Sing It That Way, Suzanne

Sing It That Way, Suzanne

Thoughts on Creativity and the Broken Brain

 

I recently watched “Love and Mercy,” the biopic on Brian Wilson from The Beach Boys, and last week took a look at “The Imitation Game” with Benedict Cumberbatch.

I am reminded how torturous it is to watch people who are inherently genius, yet are so deeply troubled that they have to suffer for it their whole lives. I am also reminded of a conclusion that I’ve held for years:

Maybe this is an intrinsic part of being brilliant.

Maybe you have to have a few things missing from your brain in order to have quite enough flexibility day dreamfor all that cool stuff to happen as it does. Maybe authentic creativity requires a brain that does not function like a normal person’s. Creativity is in fact a side-effect of impairment.

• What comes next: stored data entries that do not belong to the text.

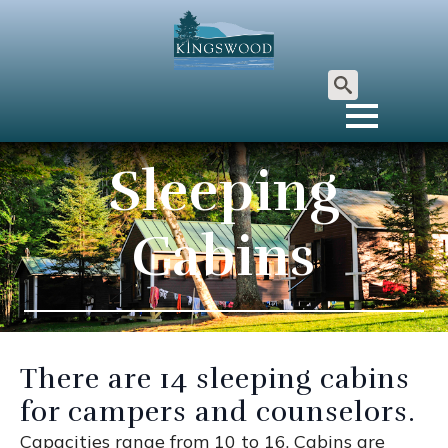
Search
for:
Sleeping
Cabins
There are 14 sleeping cabins
for campers and counselors.
Capacities range from 10 to 16. Cabins are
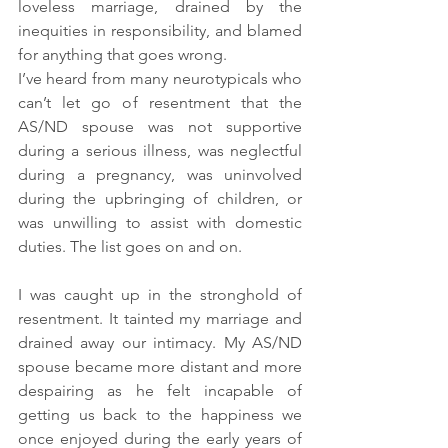
loveless marriage, drained by the 
inequities in responsibility, and blamed 
for anything that goes wrong.
I’ve heard from many neurotypicals who 
can’t let go of resentment that the 
AS/ND spouse was not supportive 
during a serious illness, was neglectful 
during a pregnancy, was uninvolved 
during the upbringing of children, or 
was unwilling to assist with domestic 
duties. The list goes on and on.
I was caught up in the stronghold of 
resentment. It tainted my marriage and 
drained away our intimacy. My AS/ND 
spouse became more distant and more 
despairing as he felt incapable of 
getting us back to the happiness we 
once enjoyed during the early years of 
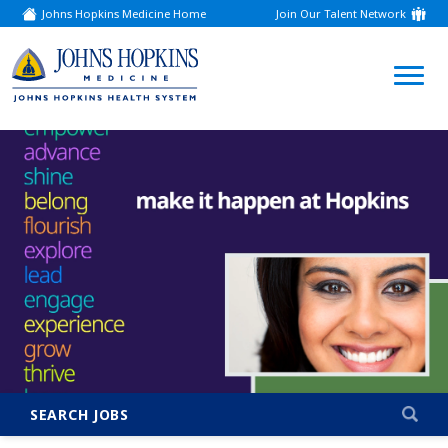
Johns Hopkins Medicine Home
Join Our Talent Network
(link
opens
in
a
(link
new
window)
opens
in
a
new
window)
SEARCH JOBS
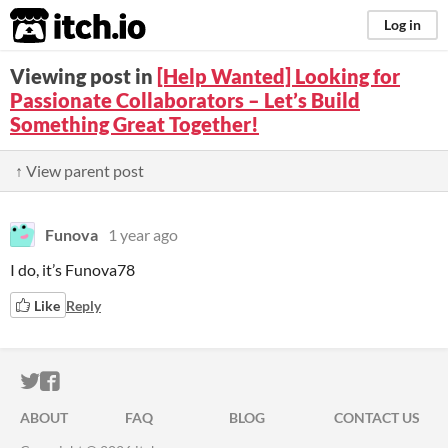
itch.io
Log in
Viewing post in
[Help Wanted] Looking for
Passionate Collaborators – Let’s Build
Something Great Together!
↑ View parent post
Funova
1 year ago
I do, it’s Funova78
Like
Reply
ITCH.IO ON TWITTER
ITCH.IO ON FACEBOOK
ABOUT
FAQ
BLOG
CONTACT US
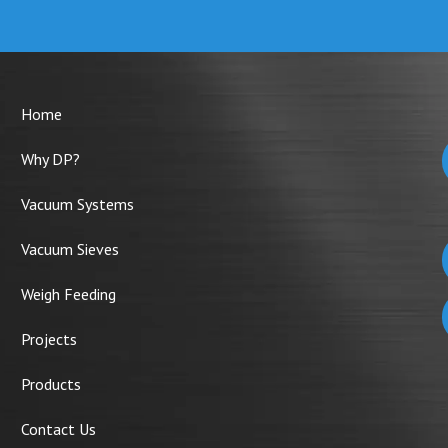
Home
Why DP?
Vacuum Systems
Vacuum Sieves
Weigh Feeding
Projects
Products
Contact Us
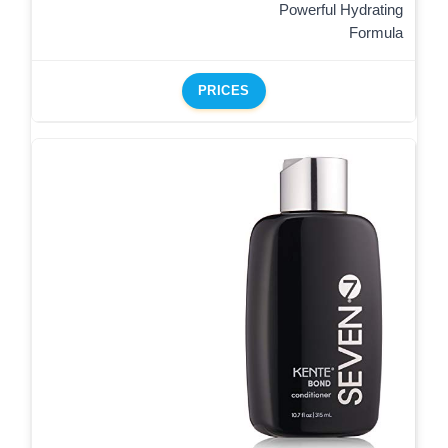
Powerful Hydrating
Formula
PRICES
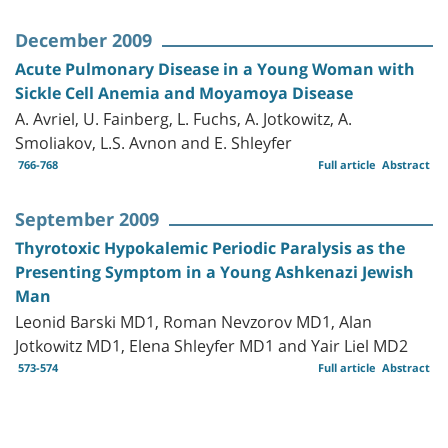
December 2009
Acute Pulmonary Disease in a Young Woman with
Sickle Cell Anemia and Moyamoya Disease
A. Avriel, U. Fainberg, L. Fuchs, A. Jotkowitz, A.
Smoliakov, L.S. Avnon and E. Shleyfer
766-768
Full article
Abstract
September 2009
Thyrotoxic Hypokalemic Periodic Paralysis as the
Presenting Symptom in a Young Ashkenazi Jewish
Man
Leonid Barski MD1, Roman Nevzorov MD1, Alan
Jotkowitz MD1, Elena Shleyfer MD1 and Yair Liel MD2
573-574
Full article
Abstract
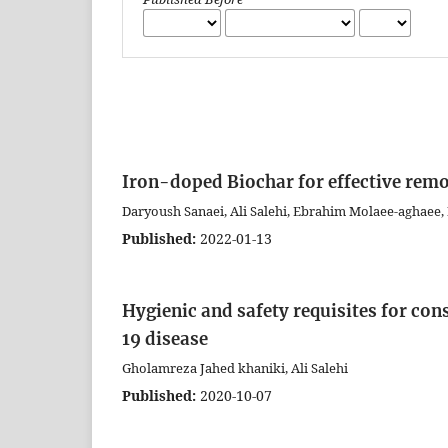
Iron-doped Biochar for effective rem
Daryoush Sanaei, Ali Salehi, Ebrahim Molaee-aghaee, 
Published:
2022-01-13
Hygienic and safety requisites for co
19 disease
Gholamreza Jahed khaniki, Ali Salehi
Published:
2020-10-07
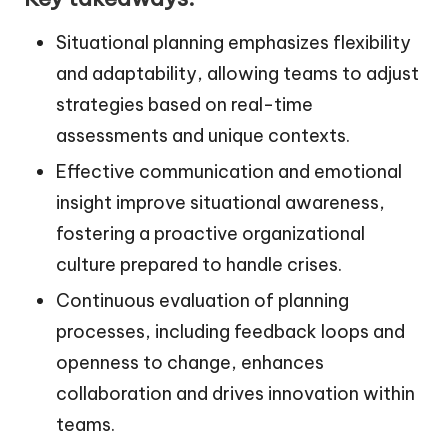
Situational planning emphasizes flexibility
and adaptability, allowing teams to adjust
strategies based on real-time
assessments and unique contexts.
Effective communication and emotional
insight improve situational awareness,
fostering a proactive organizational
culture prepared to handle crises.
Continuous evaluation of planning
processes, including feedback loops and
openness to change, enhances
collaboration and drives innovation within
teams.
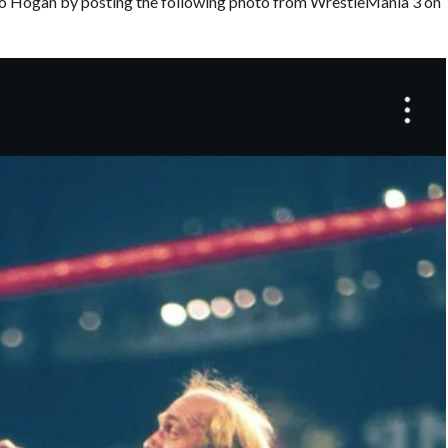
o Hogan by posting the following photo from WrestleMania 3 on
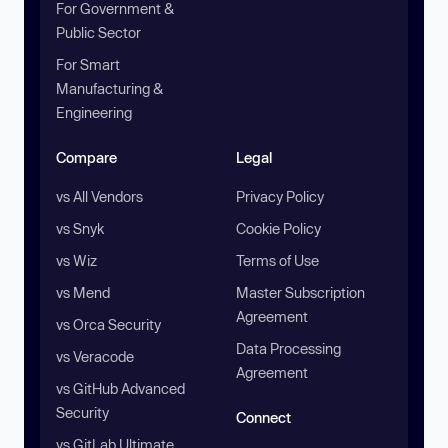
For Government &
Public Sector
For Smart
Manufacturing &
Engineering
Compare
Legal
vs All Vendors
Privacy Policy
vs Snyk
Cookie Policy
vs Wiz
Terms of Use
vs Mend
Master Subscription
Agreement
vs Orca Security
Data Processing
vs Veracode
Agreement
vs GitHub Advanced
Security
Connect
vs GitLab Ultimate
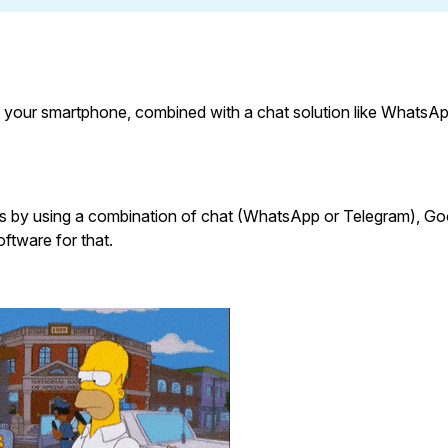
 your smartphone, combined with a chat solution like WhatsAp
is by using a combination of chat (WhatsApp or Telegram), Go
oftware for that.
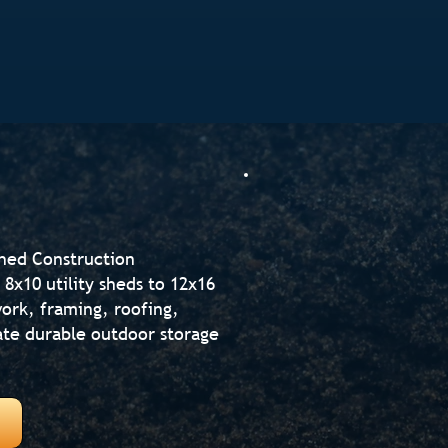
Shed Construction
8x10 utility sheds to 12x16
ork, framing, roofing,
reate durable outdoor storage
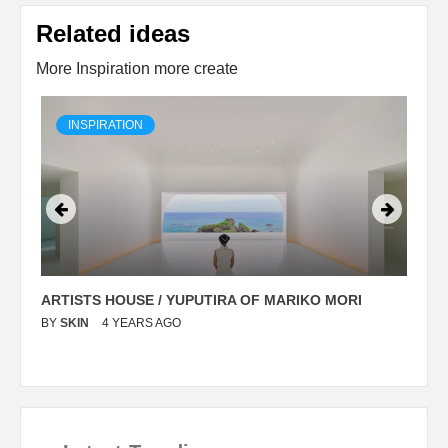
Related ideas
More Inspiration more create
INSPIRATION
ARTISTS HOUSE / YUPUTIRA OF MARIKO MORI
P
BY
SKIN
4 YEARS AGO
B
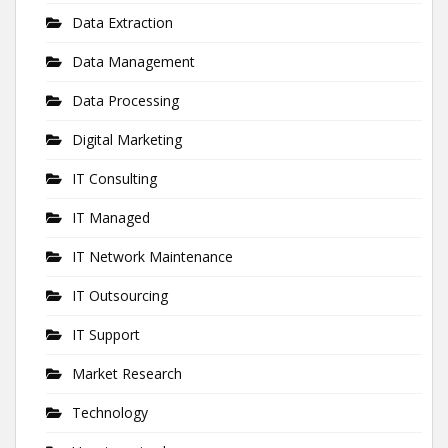
Data Extraction
Data Management
Data Processing
Digital Marketing
IT Consulting
IT Managed
IT Network Maintenance
IT Outsourcing
IT Support
Market Research
Technology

Not to categorize myself as Miss Brilliant, but I’ve always had an affinity for the tortured artist type. I’ve felt my brain on occasion go to off-beat places because it had to, because of aberrant dyslexic flashes where I can’t put two and two together. The signals in my brain don’t make the jump from one synapse to another like a regular Joe’s. It skips over the traditional thought process and crafts a new way to interpret stimuli.

I’ve sometimes remarked that all my creative impulses may be one big, undiagnosed dyslexia symptom.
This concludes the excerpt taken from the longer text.